It was Thomas Carlyle who wrote that creativity was “seeing the thing sufficiently.” It was the calmly seeing eye and not a transitory glance necessary for a creative genius. Interestingly, difficulty often becomes a force that makes this sufficient seeing possible. And therefore, histories are not short of stereotypes of the melancholy poet or the dejected artist. Difficulty often creates fault lines in the monuments of truth erected around oneself. The apparent peeling off of the restful understanding of oneself and the world leads one to question the closely held beliefs and value systems. Often the face of the world appears gibberish, devoid of meaning, and such moments evoke a sense of being pushed to the threshold or the liminal. However, standing amidst the debris of familiar narratives, of defined identities and meanings, often helps get newer perspectives. The fall of a dictated vision makes a broader, more universal vision of things possible. In such moments the thing reveals its mysteries, gives them away silently and generously, in the words of Carlyle, “reveals not this or that face of it, but its inmost heart, and generic secret.”
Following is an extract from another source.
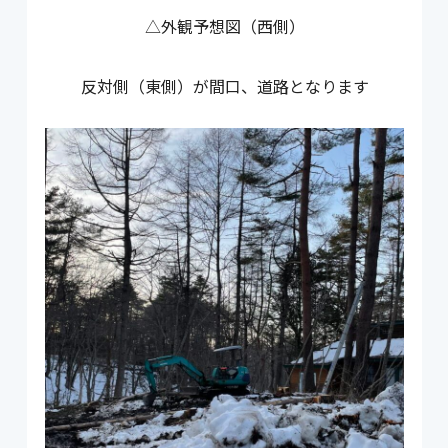
△外観予想図（西側）
反対側（東側）が間口、道路となります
An artist, one of the more sensitive souls of the world, awakens to a larger unity in the liminal moments. Standing at the abandonment of his egotistical self, at the threshold of his “I,” makes him more permeable to life’s subliminal rhythms and movements. This abandonment of the egoist self is not incompatible with a writer’s life, who is supposed to express his subjective experiences as part of the material universe. Surrendering to the immensity of existence does not make the self weak but instead expands it to accept a flood of connections from all ends. This transitional experience is shared by another soul who, like the writer, willfully surrenders his ego to a broader oneness. On the day of their ordination, monks within some eastern traditions are required to read their burial rites and throw their tuft of hair into a sacrificial fire. This act represents the last detachment from material existence. They are then given a new robe that is distinct from conventional clothing and a new name that becomes part of their identity. Their older selves, family, friends, and profession meet a symbolic death the day they are born as monks. This non-attachment to their older selves opens them to a more profound oneness around them. A creative artist is similar to a monk in that he embraces the world’s margins and dissolves his will towards the collective will. And the finest artists are frequently known to be impersonal. To put in T.S. Eliot’s words, “The progress of the artist is a continual self-sacrifice, a continual extinction of personality.” He could not emphasize enough the significance of depersonalization and objectivity, particularly in relation to poetry. In poetry, as in life, the writer surrenders his personality to the mystery that the universe reveals to him, just as monks do. He shapes his perspective to compliment the world, no longer attempting to modify the external; like the monk, the writer looks at things with a camaraderie he has never felt before.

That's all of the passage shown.